How Model 2 Fact Tables with some common dimensions!

Hello

trying to model 2 Fact Tables with some common dimensions,

I managed to generate the model but the results of the Query are very wrong, it is like it is doing a cross join or something

is there a documentation on how to model multiple fact tables ?

thanks

dataset BIENGINETESTING
// this is an auto-generated default dataset
// please feel free to delete it, if not used
table actual budget category_dim
join actual inner join category_dim
on actual.category = category_dim.category
join budget inner join category_dim
on budget.category = category_dim.category

Hi Mim - thanks for your question. I’ve flagged with the customer support team and someone will get back to you ASAP - Jeremy

Update
Or maybe our CEO who invented our data modeling language will jump in…

Do you have a one-to-many relationship between each fact table table and the dimension table?

Fact1
id metric1
1 2
1 3

Fact2
id metric2
1 20
1 30

DimensionTable
id
1

In that case, according to standard SQL semantics, a simultaneous join is equivalent to a cross join.

Fact1 JOIN Fact1 JOIN DimensonTable
id metric1 metric2
1 2 20
1 2 30
1 3 20
1 3 30

Please let us know if our understanding is correct. Whether we are right or wrong in our interpretation of your problem, if we know your intent and how your tables are related, we can help find the correct solution.

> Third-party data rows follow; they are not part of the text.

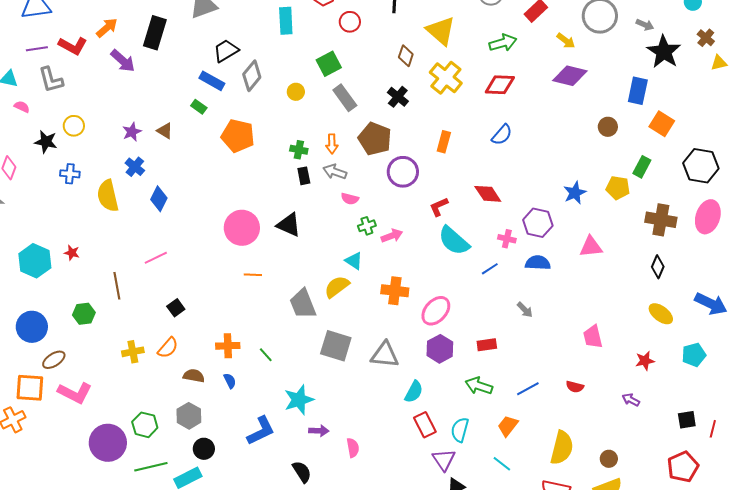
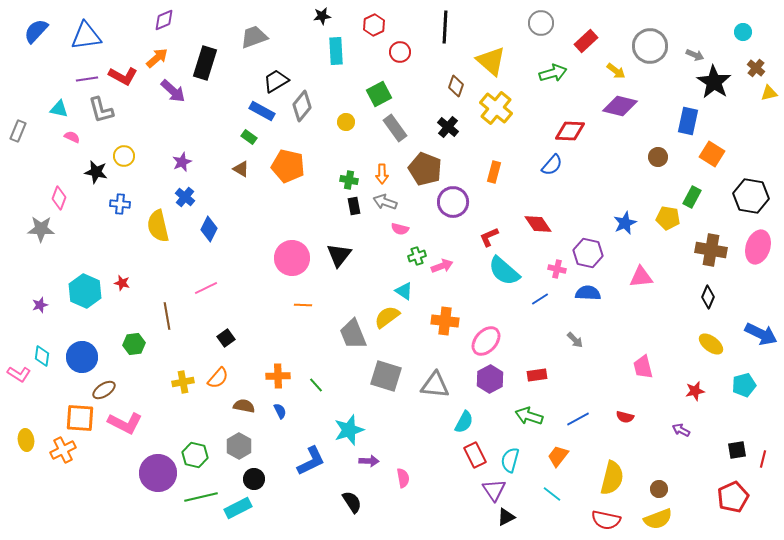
red diamond: (500, 85) -> (570, 131), moved
brown triangle: (165, 131) -> (241, 169), moved
black triangle: (289, 225) -> (339, 255), turned 44

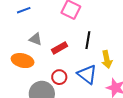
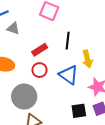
gray triangle: (36, 39) -> (13, 28), moved
red circle: (59, 77) -> (40, 70), moved

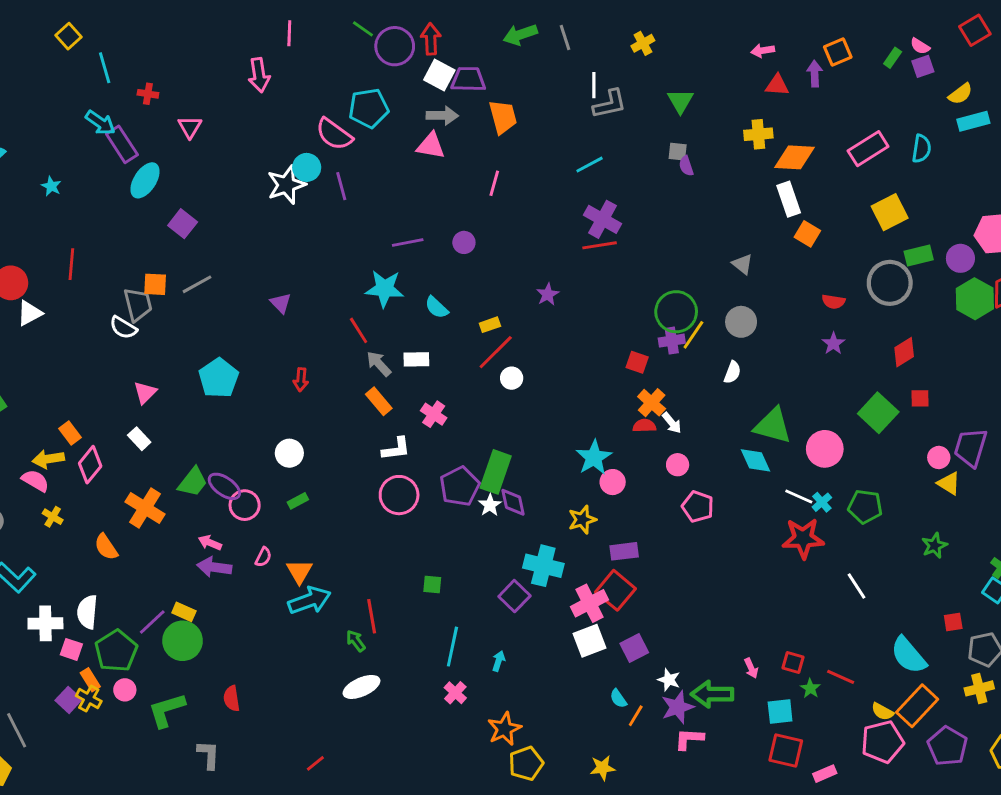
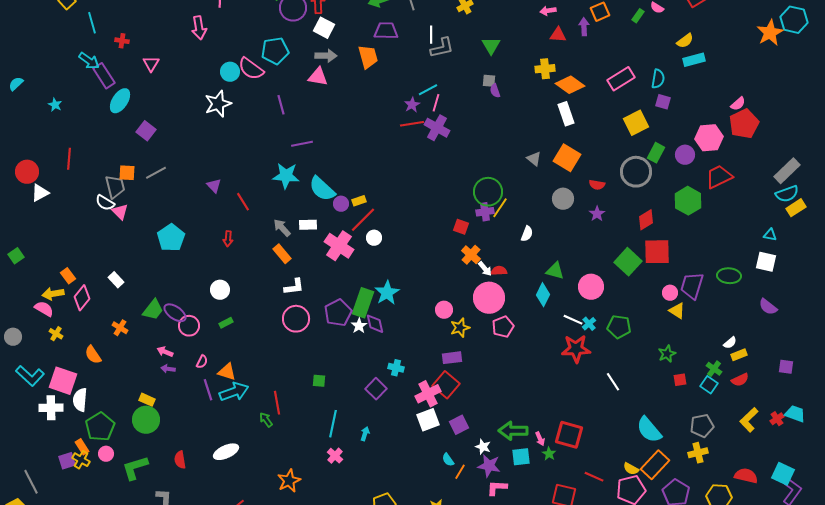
purple square: (923, 66) -> (663, 102), moved, turned 35
purple trapezoid: (468, 79) -> (386, 31), moved
orange diamond: (794, 157) -> (570, 85), turned 32
cyan circle: (307, 167) -> (230, 72), moved
pink line: (494, 183) -> (436, 103), moved
purple line: (341, 186) -> (281, 105), moved
orange square: (807, 234) -> (567, 158), moved, size x1.5
purple circle: (464, 242) -> (341, 204), moved
red line: (600, 245) -> (412, 124), moved
green rectangle: (919, 255) -> (656, 153), turned -48
purple star: (548, 294) -> (412, 105), moved
green hexagon: (975, 299) -> (688, 201), moved
cyan semicircle: (437, 307) -> (322, 189), size x1.6
gray circle: (741, 322) -> (563, 199), moved
red line: (359, 330) -> (243, 202), moved
pink triangle: (145, 393) -> (120, 212), moved, turned -30
red square: (920, 398) -> (657, 252), size x2.0
pink cross: (434, 414) -> (339, 246), moved, size x1.6
red semicircle: (644, 426) -> (499, 271), moved
green triangle: (773, 426) -> (555, 271), size x0.7
cyan star: (594, 457) -> (387, 293), moved
cyan diamond: (755, 460) -> (543, 295), turned 50
pink circle: (678, 465) -> (489, 298), size x2.0
pink pentagon: (698, 507) -> (503, 327), turned 30
orange cross: (145, 508) -> (120, 328), size x0.6
yellow star: (582, 520) -> (460, 328), moved
cyan cross: (543, 566) -> (396, 368), size x0.6
purple arrow: (214, 567) -> (168, 369), size x0.6
orange triangle: (299, 572) -> (227, 372), turned -42
purple line: (152, 622) -> (208, 390), moved, turned -65
red square: (953, 622) -> (680, 380), moved
pink square: (71, 649) -> (63, 381), moved, size x1.8
red square: (793, 662) -> (569, 435), size x1.8
red line: (841, 677) -> (594, 477), moved
white ellipse: (361, 687) -> (226, 452), moved
green star: (810, 688) -> (549, 454), moved
green arrow: (712, 694) -> (513, 431), moved
purple square: (69, 700) -> (67, 461), turned 30
purple star: (678, 707) -> (489, 466), turned 30
cyan square: (780, 711) -> (521, 457), moved
orange star: (504, 729) -> (289, 481), moved

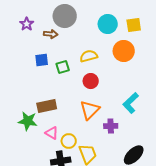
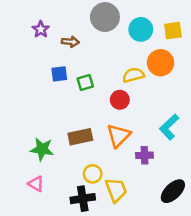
gray circle: (65, 16) -> (105, 17), moved
yellow semicircle: (89, 56) -> (133, 75), moved
brown rectangle: (47, 106) -> (80, 137), moved
pink triangle: (52, 133) -> (36, 184), moved

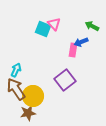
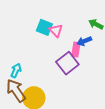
pink triangle: (54, 24) -> (56, 31), moved
purple square: (65, 80) -> (67, 63), moved

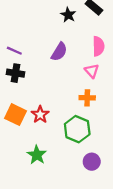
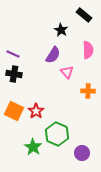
black star: (68, 15) -> (61, 30), moved
pink triangle: (92, 71) -> (67, 72), moved
orange cross: (87, 98) -> (88, 91), moved
green hexagon: (77, 129) -> (57, 134), moved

BTW if you haven’t already done so, you can look at the auto-generated SQL by clicking on “View SQL” (near top right) when you are exploring a dataset.

here is my model

I expect the SQL to be something like this

SELECT category,
actualhours ,
budgethours ,

FROM (
SELECT category, SUM(actualhours) AS actualhours
FROM xxxxxxxx.starschema.actual

GROUP BY category
) t2
FULL OUTER JOIN (
SELECT category, SUM(budgethours) AS budgethours
FROM xxxxxxx.starschema.budget
GROUP BY category
) t3 USING(category)

We strive to provide general and powerful solutions to wide a variety of cases, while respecting basic semantics of SQL.

I understand if you expect the above SQL to be generated from your data model. Generalizing it to the case where the two JOINs use different columns may be hard. We will certainly look into this.

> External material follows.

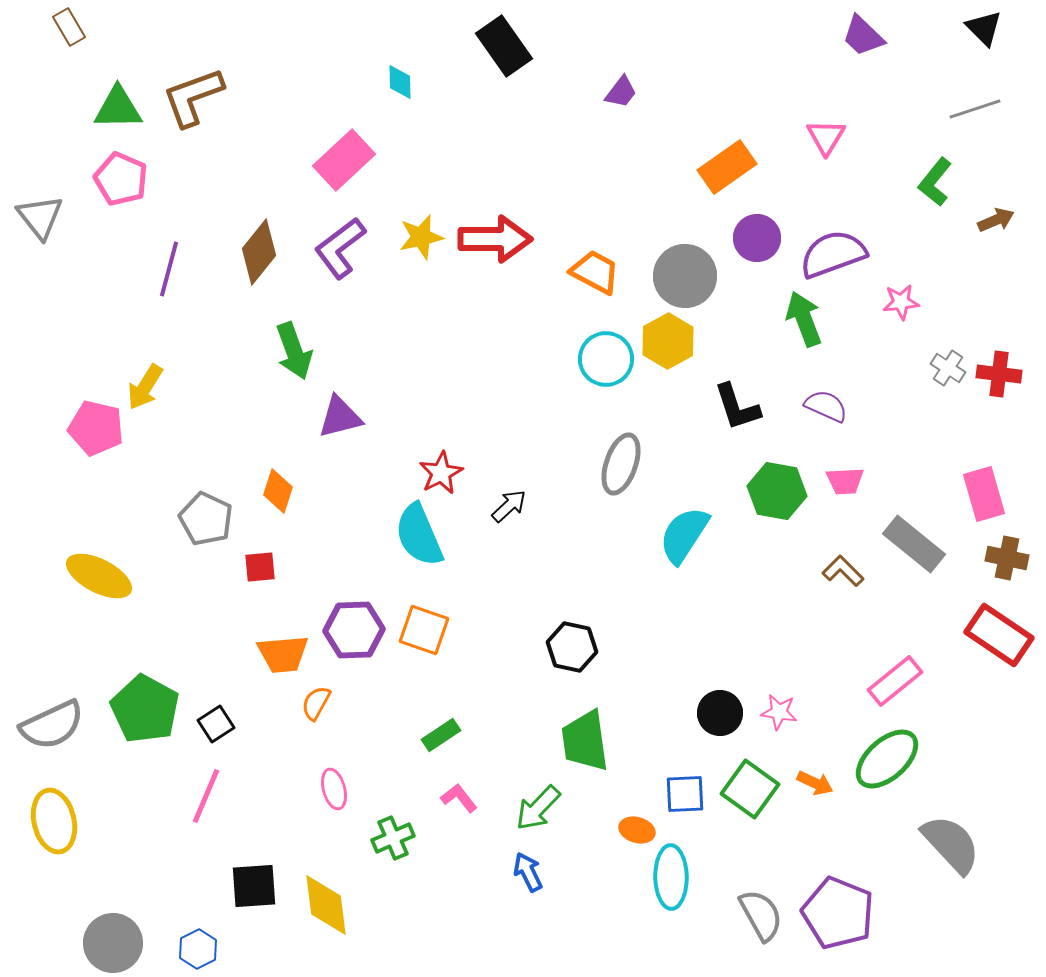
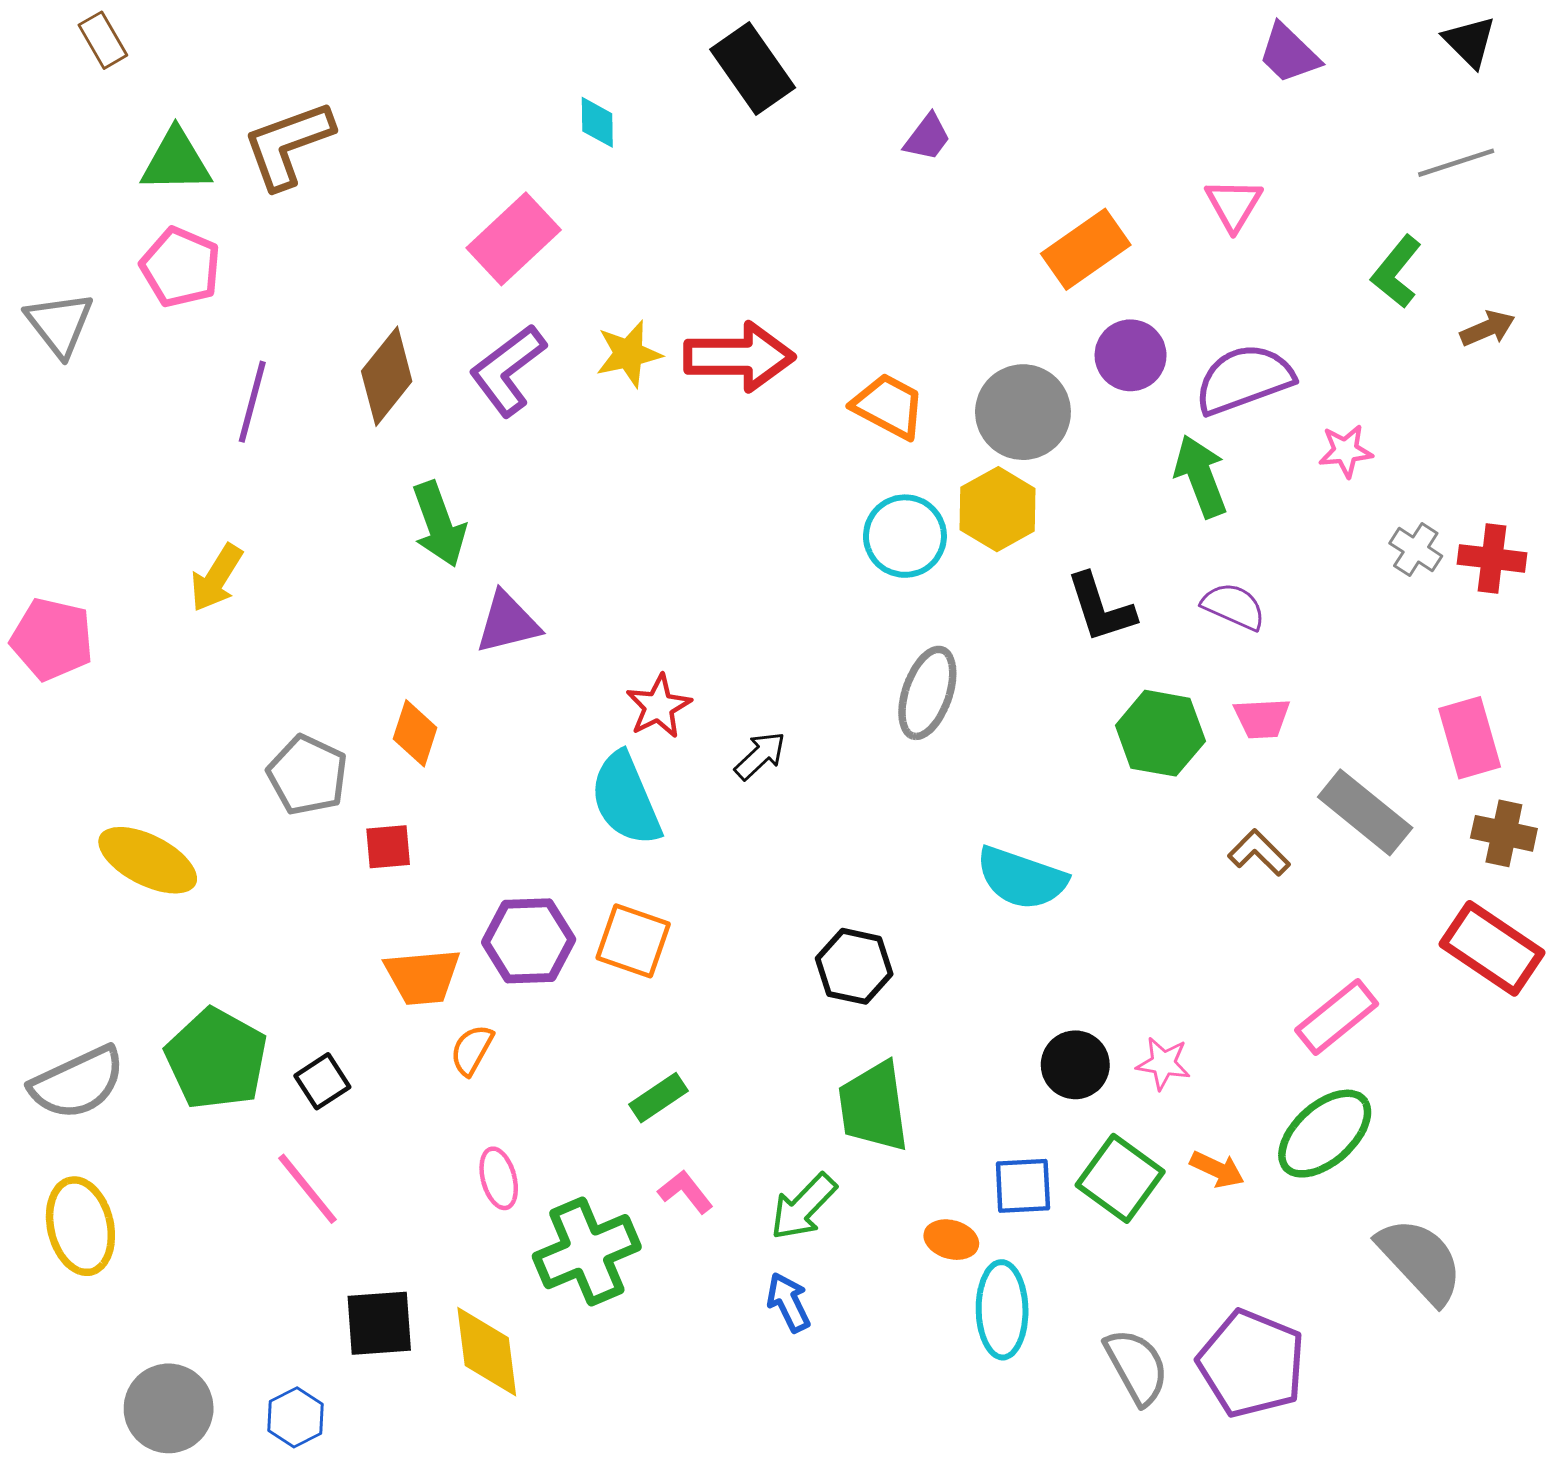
pink pentagon: (96, 428) -> (52, 639), moved
cyan semicircle: (684, 535) -> (1021, 878), moved, turned -104
pink line: (206, 796) -> (307, 1189), turned -62
green cross: (393, 838) -> (587, 1252), size x1.6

Meanwhile, one possible data model that would produce queries similar to your intent is as follows.

table budget
  sql xxxxxxx.starschema.budget
  datasource <yourDataSource>
  ...

table actual
  sql xxxxxxx.starschema.actual
  datasource <yourDataSource>
  ...

table joinableBudget
  sql {budget category sumBudgetHours}
  datasource <yourDataSource>
  column sumBudgetHours
    sql SUM(budgethours)
    type int
  column category
    sql ...
  ...

table joinableActual
  sql {actual category sumActualHours}
  datasource <yourDataSource>
  column sumActualHours
    sql SUM(actualhours)
    type int
  column category
    sql ...
  ...


dataset BIENGINETESTING
  table joinableBudget joinableActual
  join joinableBudget full outer join category_dim
    on joinableBudget.category = category_dim.category
  join joinableActual full outer join category_dim
    on joinableActual.category = category_dim.category

We could have defined a join rule between joinableBudget and joinableActual directly. But the above solution will work even when you select additional columns from category_dim.

The {} syntax for a table sql is documented here: Views using Structured SQL | bipp Analytics

As always, we solicit and welcome any feedback. If any of this looks unnecessarily complex, we would love to hear back from you.

1 Like

Thanks a lot, that’s very interesting approach, maybe it will be useful to show cases like this in the documentation

Yes, I completely agree. Out documentation is still far from ideal. We are working on it.